Abstract

Network representation learning endeavors to learn low-dimensional dense representations for nodes in a network. With the rapid development of online social platforms, the analysis of social networks has become increasingly significant. Although network representation learning can facilitate the social network analysis, most existing algorithms merely exploit the explicit structure among nodes to obtain the node representations. Besides, traditional network representation learning techniques ignore the influence of nodes in a network when generating the representations of nodes. Motivated by this, we innovatively propose an influence-aware graph neural network (IAGNN) framework, which can learn the latent feature representations of nodes by incorporating both node influence and global structure information into the embedding process for encoding graph-structured data. The generated low-dimensional dense representations of the nodes in a network can be used for subsequent tasks such as user classification and user behavior prediction. Specifically, we assign different weights to each node according to different types of topology between their neighbors, and integrate with the basic influence of each node to generate an intermediate matrix with influence information.

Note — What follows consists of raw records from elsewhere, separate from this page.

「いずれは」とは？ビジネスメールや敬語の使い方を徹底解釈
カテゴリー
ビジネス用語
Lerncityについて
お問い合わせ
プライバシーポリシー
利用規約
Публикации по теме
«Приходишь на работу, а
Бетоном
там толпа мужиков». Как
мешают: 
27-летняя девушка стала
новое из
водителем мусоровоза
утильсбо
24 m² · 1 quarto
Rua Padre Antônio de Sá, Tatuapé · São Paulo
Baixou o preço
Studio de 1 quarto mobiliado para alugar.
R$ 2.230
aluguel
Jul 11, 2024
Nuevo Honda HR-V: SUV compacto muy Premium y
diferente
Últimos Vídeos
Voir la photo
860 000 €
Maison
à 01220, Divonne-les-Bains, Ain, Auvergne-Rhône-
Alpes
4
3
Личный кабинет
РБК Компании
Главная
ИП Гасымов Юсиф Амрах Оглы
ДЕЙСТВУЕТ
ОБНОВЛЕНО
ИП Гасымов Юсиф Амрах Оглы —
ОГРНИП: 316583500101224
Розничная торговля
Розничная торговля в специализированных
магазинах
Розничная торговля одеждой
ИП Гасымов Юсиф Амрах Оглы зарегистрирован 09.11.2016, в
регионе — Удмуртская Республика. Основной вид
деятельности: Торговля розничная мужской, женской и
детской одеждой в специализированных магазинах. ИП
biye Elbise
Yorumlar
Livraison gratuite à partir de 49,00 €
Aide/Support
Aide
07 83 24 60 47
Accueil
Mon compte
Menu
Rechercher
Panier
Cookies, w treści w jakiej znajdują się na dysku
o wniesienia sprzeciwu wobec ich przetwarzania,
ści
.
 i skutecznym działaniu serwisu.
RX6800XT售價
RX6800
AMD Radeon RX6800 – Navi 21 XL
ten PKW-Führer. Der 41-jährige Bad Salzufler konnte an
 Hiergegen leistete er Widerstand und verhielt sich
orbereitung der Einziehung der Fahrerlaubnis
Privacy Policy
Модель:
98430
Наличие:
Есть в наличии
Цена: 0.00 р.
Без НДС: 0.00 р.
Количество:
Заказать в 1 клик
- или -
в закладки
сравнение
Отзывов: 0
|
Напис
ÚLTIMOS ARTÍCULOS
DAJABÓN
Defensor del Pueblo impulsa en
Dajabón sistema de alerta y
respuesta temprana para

The intermediate matrix is encoded into low-dimensional and dense vector spaces by leveraging the attention mechanism and the graph convolution operation. Extensive experiments are conducted on five datasets, and IAGNN achieves an average accuracy of 3% higher than the comparison algorithms on the node classification and link prediction tasks. The experimental results demonstrate that our model can significantly outperform the state-of-the-art network embedding methods such as GCN, GAT, GraphSage, AGNN on node classification and link prediction tasks.